Sidang Kematian Dwi Putri, Saksi Ungkap Pembongkaran CCTV

DETEKSI.co-Batam, Persidangan lanjutan perkara dugaan pembunuhan terhadap Dwi Putri Apriliandini, calon lady companion (LC) di Batam, kembali digelar di Pengadilan Negeri Batam, Senin (15/6/2026). Dalam sidang itu, Jaksa Penuntut Umum menghadirkan Fitri Rahma Rahayu alias Josevin, rekan korban yang tinggal satu mess dengannya, sebagai saksi.

Di hadapan majelis hakim yang dipimpin Muhammad Eri Justiansyah, Josevin mengungkap adanya pembongkaran kamera pengawas atau CCTV setelah peristiwa dugaan penganiayaan terhadap korban.

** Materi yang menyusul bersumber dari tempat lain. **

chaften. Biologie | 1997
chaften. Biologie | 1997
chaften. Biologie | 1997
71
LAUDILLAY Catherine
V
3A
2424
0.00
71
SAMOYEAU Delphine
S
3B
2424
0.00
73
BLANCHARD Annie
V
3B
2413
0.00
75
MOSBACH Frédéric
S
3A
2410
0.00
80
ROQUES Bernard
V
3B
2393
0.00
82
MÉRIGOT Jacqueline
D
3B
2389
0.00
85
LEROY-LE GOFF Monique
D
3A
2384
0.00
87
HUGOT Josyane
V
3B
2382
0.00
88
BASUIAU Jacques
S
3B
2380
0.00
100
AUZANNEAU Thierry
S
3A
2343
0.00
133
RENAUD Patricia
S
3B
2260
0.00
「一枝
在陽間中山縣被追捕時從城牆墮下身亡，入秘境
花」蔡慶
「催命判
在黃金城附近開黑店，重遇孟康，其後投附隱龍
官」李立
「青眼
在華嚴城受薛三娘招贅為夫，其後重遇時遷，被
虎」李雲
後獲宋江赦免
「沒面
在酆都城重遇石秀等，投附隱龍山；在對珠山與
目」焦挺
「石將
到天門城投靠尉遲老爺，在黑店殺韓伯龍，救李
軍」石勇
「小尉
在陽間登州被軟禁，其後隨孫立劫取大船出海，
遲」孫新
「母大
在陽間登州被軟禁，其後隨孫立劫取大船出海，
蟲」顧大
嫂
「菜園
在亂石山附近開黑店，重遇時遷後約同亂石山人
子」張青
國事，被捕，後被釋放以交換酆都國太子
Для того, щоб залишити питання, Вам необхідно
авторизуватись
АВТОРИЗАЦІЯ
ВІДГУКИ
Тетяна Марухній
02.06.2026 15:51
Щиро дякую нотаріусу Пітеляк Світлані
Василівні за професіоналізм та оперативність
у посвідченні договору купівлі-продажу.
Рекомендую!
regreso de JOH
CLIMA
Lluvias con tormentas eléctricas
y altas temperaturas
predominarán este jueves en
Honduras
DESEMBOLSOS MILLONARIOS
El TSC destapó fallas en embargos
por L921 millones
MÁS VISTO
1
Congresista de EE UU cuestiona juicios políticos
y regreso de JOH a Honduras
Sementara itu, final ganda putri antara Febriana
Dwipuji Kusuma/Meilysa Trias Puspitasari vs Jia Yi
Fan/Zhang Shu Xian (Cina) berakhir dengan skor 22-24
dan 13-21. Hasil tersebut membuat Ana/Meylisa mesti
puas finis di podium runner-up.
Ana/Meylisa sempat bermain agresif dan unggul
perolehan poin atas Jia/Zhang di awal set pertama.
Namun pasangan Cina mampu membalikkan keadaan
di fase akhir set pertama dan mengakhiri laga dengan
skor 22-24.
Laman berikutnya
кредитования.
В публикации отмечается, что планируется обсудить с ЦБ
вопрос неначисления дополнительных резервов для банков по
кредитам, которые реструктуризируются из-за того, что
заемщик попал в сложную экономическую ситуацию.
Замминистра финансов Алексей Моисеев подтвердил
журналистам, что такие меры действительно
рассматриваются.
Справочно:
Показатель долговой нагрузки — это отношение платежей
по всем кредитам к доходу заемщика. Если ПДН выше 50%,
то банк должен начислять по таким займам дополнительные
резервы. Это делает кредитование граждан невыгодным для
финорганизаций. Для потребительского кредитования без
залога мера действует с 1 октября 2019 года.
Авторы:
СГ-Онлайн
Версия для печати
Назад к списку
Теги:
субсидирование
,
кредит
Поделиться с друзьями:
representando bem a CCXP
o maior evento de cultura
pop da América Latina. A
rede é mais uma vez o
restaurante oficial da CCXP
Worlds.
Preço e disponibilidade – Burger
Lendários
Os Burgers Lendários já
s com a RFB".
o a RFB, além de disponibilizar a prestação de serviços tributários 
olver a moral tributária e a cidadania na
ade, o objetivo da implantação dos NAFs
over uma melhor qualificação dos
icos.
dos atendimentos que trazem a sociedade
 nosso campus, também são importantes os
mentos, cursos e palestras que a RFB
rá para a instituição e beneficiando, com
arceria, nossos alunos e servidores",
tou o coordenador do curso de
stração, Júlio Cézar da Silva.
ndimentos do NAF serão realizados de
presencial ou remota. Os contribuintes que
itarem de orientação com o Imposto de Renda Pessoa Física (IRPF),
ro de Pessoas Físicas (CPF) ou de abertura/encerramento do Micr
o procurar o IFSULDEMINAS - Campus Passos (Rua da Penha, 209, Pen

Menurut dia, pembongkaran itu dilakukan atas permintaan terdakwa yang dikenal dengan panggilan Papi Charles.

“Saya diminta Papi Charles untuk membantu membongkar CCTV. Saya tidak sendiri, ada Lira dan Miu juga,” kata Josevin dalam persidangan.

Saksi menjelaskan, terdapat sekitar empat hingga lima unit kamera CCTV yang dilepas dari lokasi. Setelah itu, perangkat tersebut dimasukkan ke dalam kantong plastik.

“CCTV itu saya serahkan ke Papi Charles. Setelah itu dimasukkan ke kantong plastik dan disimpan oleh Papi Charles,” ujarnya.

Selain soal CCTV, Josevin juga memberikan keterangan mengenai situasi saat korban berada di dalam salah satu ruangan di rumah tersebut. Ia mengaku tidak melihat langsung dugaan penganiayaan yang terjadi terhadap Dwi Putri.

Namun, ia mendengar suara musik yang diputar dengan volume keras menggunakan speaker yang diambil dari kantor.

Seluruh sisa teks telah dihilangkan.